XI - A medida concreta das penas é o reflexo da importância e necessidade dos bens jurídicos a proteger, que demanda o uso de critérios de proporcionalidade e adequação, presentes nas molduras abstractas.
XII - Com as penas prossegue-se o fim público da paz e tranquilidade sociais, dissuadindo-se potenciais delinquentes de prevaricarem, mas também se intenta reeducar para o direito aquele que ostracizou o tecido social, dando tradução a tais desideratos o art. 40.ºdo CP, colocando a função pragmática da pena na sua finalidade pública e a reinserção social na privada.
XIII - A medida concreta da pena em caso algum pode ultrapassar a medida da culpa, quais que sejam as necessidades de prevenção geral ou especial, funcionando como moldura de topo dentro da qual se desenham as submolduras da prevenção geral e especial.

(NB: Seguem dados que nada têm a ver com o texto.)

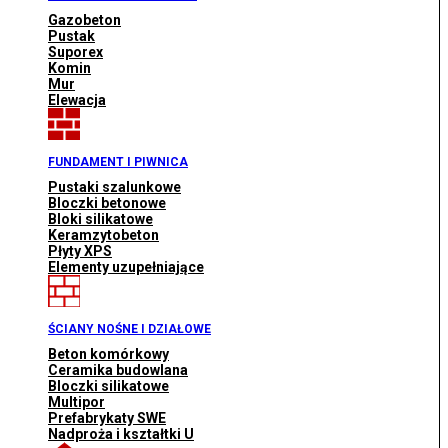
Gazobeton
Pustak
Suporex
Komin
Mur
Elewacja
FUNDAMENT I PIWNICA
Pustaki szalunkowe
Bloczki betonowe
Bloki silikatowe
Keramzytobeton
Płyty XPS
Elementy uzupełniające
ŚCIANY NOŚNE I DZIAŁOWE
Beton komórkowy
Ceramika budowlana
Bloczki silikatowe
Multipor
Prefabrykaty SWE
Nadproża i kształtki U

XIV - A medida óptima da pena é aquela que responde, por excelência, à sua função pública, aos interesses públicos da tranquilidade e segurança social, mas abaixo deste outros podem erigir-se havendo um limiar abaixo do qual o julgador não pode posicionar-se sob pena de se porem em causa aqueles interesses públicos pela consideração relevante do interesse particular do agente.
XV - A toxicodependência como regra não funciona como atenuante, a menos que, comprovadamente, exclua o juízo de censura a dirigir ou o mitigue de forma comprovada e só em condições especiais operando.
XVI - O consumo de estupefacientes é punível e o toxicodependente disso tem consciência, como tem a consciência do seu carácter altamente criminógeno, pelo que a permanência ao longo do tempo no seu consumo não deixa de reputar-se deficiência do consumidor em conformar a sua personalidade ao direito.